WORK TASK =>
Word for word, reproduce each of the entries.

===== DATA EXTRACTS =====

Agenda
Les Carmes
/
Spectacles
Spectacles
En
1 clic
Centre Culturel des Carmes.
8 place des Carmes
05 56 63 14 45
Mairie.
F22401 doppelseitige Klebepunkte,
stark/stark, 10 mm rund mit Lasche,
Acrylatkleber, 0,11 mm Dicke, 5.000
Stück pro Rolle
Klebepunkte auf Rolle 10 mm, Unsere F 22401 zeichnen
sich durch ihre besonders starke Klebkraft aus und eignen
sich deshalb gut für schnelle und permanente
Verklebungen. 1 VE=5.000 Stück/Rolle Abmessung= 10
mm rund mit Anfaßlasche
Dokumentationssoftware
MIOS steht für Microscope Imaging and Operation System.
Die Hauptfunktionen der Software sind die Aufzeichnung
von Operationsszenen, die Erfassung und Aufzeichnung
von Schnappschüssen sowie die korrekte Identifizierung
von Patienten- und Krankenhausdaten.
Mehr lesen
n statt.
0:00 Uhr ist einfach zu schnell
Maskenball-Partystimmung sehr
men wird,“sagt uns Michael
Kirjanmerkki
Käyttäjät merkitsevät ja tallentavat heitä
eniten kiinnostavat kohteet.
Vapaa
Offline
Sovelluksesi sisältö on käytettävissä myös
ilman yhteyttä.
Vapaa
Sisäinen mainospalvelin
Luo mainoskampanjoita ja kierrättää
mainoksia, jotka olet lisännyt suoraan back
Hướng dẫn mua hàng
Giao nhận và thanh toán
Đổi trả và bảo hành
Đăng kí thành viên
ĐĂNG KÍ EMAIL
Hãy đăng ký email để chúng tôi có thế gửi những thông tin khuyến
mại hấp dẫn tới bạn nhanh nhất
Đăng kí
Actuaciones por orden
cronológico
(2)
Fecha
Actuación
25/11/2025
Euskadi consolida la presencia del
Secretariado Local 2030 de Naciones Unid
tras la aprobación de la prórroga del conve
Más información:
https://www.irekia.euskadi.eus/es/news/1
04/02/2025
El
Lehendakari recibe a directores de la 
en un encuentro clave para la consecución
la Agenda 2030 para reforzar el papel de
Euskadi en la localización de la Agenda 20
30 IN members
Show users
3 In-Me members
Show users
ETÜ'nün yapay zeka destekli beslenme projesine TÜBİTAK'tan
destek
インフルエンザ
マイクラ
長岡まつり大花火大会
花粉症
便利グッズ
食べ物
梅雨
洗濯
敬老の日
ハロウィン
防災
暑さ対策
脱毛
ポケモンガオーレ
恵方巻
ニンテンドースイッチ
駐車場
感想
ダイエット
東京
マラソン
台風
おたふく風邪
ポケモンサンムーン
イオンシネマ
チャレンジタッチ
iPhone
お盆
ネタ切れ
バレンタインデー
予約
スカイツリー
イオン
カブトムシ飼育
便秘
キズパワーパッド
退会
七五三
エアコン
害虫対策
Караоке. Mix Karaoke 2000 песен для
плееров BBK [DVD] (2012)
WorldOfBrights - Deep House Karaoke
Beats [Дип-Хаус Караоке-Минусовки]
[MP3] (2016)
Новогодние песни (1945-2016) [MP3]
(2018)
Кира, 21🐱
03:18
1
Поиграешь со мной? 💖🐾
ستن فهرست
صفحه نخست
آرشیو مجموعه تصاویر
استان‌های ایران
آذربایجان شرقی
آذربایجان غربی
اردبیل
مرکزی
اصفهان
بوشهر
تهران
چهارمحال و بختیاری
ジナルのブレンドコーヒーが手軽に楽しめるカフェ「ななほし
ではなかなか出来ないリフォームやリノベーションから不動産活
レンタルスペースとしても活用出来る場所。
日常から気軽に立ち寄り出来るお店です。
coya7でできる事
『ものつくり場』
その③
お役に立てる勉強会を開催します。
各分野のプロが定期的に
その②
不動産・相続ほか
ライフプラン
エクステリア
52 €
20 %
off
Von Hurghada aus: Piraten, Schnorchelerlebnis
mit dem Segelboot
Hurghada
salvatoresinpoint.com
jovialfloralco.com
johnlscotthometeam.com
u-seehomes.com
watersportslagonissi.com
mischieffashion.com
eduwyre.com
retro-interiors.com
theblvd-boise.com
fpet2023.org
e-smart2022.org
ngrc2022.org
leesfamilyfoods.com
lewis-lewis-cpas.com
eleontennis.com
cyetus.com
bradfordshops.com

=====

SOLUTION TO THIS TASK =>
Agenda
Les Carmes
/
Spectacles
Spectacles
En
1 clic
Centre Culturel des Carmes.
8 place des Carmes
05 56 63 14 45
Mairie.
F22401 doppelseitige Klebepunkte,
stark/stark, 10 mm rund mit Lasche,
Acrylatkleber, 0,11 mm Dicke, 5.000
Stück pro Rolle
Klebepunkte auf Rolle 10 mm, Unsere F 22401 zeichnen
sich durch ihre besonders starke Klebkraft aus und eignen
sich deshalb gut für schnelle und permanente
Verklebungen. 1 VE=5.000 Stück/Rolle Abmessung= 10
mm rund mit Anfaßlasche
Dokumentationssoftware
MIOS steht für Microscope Imaging and Operation System.
Die Hauptfunktionen der Software sind die Aufzeichnung
von Operationsszenen, die Erfassung und Aufzeichnung
von Schnappschüssen sowie die korrekte Identifizierung
von Patienten- und Krankenhausdaten.
Mehr lesen
n statt.
0:00 Uhr ist einfach zu schnell
Maskenball-Partystimmung sehr
men wird,“sagt uns Michael
Kirjanmerkki
Käyttäjät merkitsevät ja tallentavat heitä
eniten kiinnostavat kohteet.
Vapaa
Offline
Sovelluksesi sisältö on käytettävissä myös
ilman yhteyttä.
Vapaa
Sisäinen mainospalvelin
Luo mainoskampanjoita ja kierrättää
mainoksia, jotka olet lisännyt suoraan back
Hướng dẫn mua hàng
Giao nhận và thanh toán
Đổi trả và bảo hành
Đăng kí thành viên
ĐĂNG KÍ EMAIL
Hãy đăng ký email để chúng tôi có thế gửi những thông tin khuyến
mại hấp dẫn tới bạn nhanh nhất
Đăng kí
Actuaciones por orden
cronológico
(2)
Fecha
Actuación
25/11/2025
Euskadi consolida la presencia del
Secretariado Local 2030 de Naciones Unid
tras la aprobación de la prórroga del conve
Más información:
https://www.irekia.euskadi.eus/es/news/1
04/02/2025
El
Lehendakari recibe a directores de la 
en un encuentro clave para la consecución
la Agenda 2030 para reforzar el papel de
Euskadi en la localización de la Agenda 20
30 IN members
Show users
3 In-Me members
Show users
ETÜ'nün yapay zeka destekli beslenme projesine TÜBİTAK'tan
destek
インフルエンザ
マイクラ
長岡まつり大花火大会
花粉症
便利グッズ
食べ物
梅雨
洗濯
敬老の日
ハロウィン
防災
暑さ対策
脱毛
ポケモンガオーレ
恵方巻
ニンテンドースイッチ
駐車場
感想
ダイエット
東京
マラソン
台風
おたふく風邪
ポケモンサンムーン
イオンシネマ
チャレンジタッチ
iPhone
お盆
ネタ切れ
バレンタインデー
予約
スカイツリー
イオン
カブトムシ飼育
便秘
キズパワーパッド
退会
七五三
エアコン
害虫対策
Караоке. Mix Karaoke 2000 песен для
плееров BBK [DVD] (2012)
WorldOfBrights - Deep House Karaoke
Beats [Дип-Хаус Караоке-Минусовки]
[MP3] (2016)
Новогодние песни (1945-2016) [MP3]
(2018)
Кира, 21🐱
03:18
1
Поиграешь со мной? 💖🐾
ستن فهرست
صفحه نخست
آرشیو مجموعه تصاویر
استان‌های ایران
آذربایجان شرقی
آذربایجان غربی
اردبیل
مرکزی
اصفهان
بوشهر
تهران
چهارمحال و بختیاری
ジナルのブレンドコーヒーが手軽に楽しめるカフェ「ななほし
ではなかなか出来ないリフォームやリノベーションから不動産活
レンタルスペースとしても活用出来る場所。
日常から気軽に立ち寄り出来るお店です。
coya7でできる事
『ものつくり場』
その③
お役に立てる勉強会を開催します。
各分野のプロが定期的に
その②
不動産・相続ほか
ライフプラン
エクステリア
52 €
20 %
off
Von Hurghada aus: Piraten, Schnorchelerlebnis
mit dem Segelboot
Hurghada
salvatoresinpoint.com
jovialfloralco.com
johnlscotthometeam.com
u-seehomes.com
watersportslagonissi.com
mischieffashion.com
eduwyre.com
retro-interiors.com
theblvd-boise.com
fpet2023.org
e-smart2022.org
ngrc2022.org
leesfamilyfoods.com
lewis-lewis-cpas.com
eleontennis.com
cyetus.com
bradfordshops.com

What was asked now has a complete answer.